The EPA concedes that its position concerning Lake Alma has changed since former Administrator Gorsuch waived her right to further Corps review of the project in 1981. The Agency argues, however, that this reversal does not make its section 404(c) action arbitrary because, as the Eleventh Circuit noted in Marsh, the EPA had not focused upon the degree of mitigation provided by the Alma plan before the 1983 litigation. 721 F.2d at 782. The appellate court's invalidation of the lake permit gave the Agency the opportunity to re-evaluate the adequacy of the mitigation plan, and the EPA accordingly determined that the plan did not sufficiently compensate for wildlife and habitat losses and concluded that the project was not in the public interest. These reasons sufficiently explain the EPA's change of position, and the Court will not overturn the Agency's action on this basis. See American Petroleum Inst., 661 F.2d at 354-55 (EPA's determination that a reclassification of oil and gas wells under the CWA would benefit the environment, although the change represented a reversal of its prior position, was within the Agency's discretion and not arbitrary).

In addition, the Agency's section 404(c) action is not rendered arbitrary by its decision to allow the construction of Lake Frank Jackson. When an agency is alleged to have departed from prior precedent or decisions, it must either distinguish or rationally explain its departure. Acadian Gas Pipeline Sys. v. FERC, 878 F.2d 865, 868 (5th Cir. 1989); State of Texas v. United States, 866 F.2d 1546, 1556-57 (5th Cir. 1989); Professional Airways Sys. Specialists v. Federal Labor Relations Auth., 809 F.2d 855, 860 (D.C. Cir. 1987). Here, although the EPA admits that the two projects are functionally similar, it emphasizes that they have some fundamental differences which justify differential treatment. First, Lake Jackson would have inundated only one-half to two-thirds the amount of wooded swamp as Lake Alma.
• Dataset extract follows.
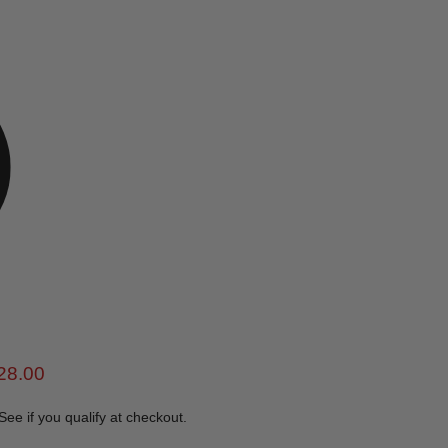
e
rent price
28.00
 See if you qualify at checkout.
Second, the Alabama project provided for 7,000 acres of mitigation designed to replace the same type of habitat flooded during the creation of the lake. In contrast, the Lake Alma plan called for only 194 acres of mitigation managed primarily for one type of species already plentiful in the project area and for the enhancement of 714 acres with a habitat of a different type than the one destroyed. The Court finds that these reasons are sufficient explanation for the Agency's different treatment of the two projects.

Moreover, the CWA grants the EPA wide discretion to employ section 404(c) as it deems appropriate. See 33 U.S.C. § 1344(c). As the Agency noted in the administrative record, its decision to initiate proceedings under this section requires a fact-specific inquiry and evaluation of factors unique to the specific project in question. Despite the certain basic similarities between Lake Frank Jackson and Lake Alma, the EPA has distinguished satisfactorily its decision in the present matter from that concerning the Alabama project.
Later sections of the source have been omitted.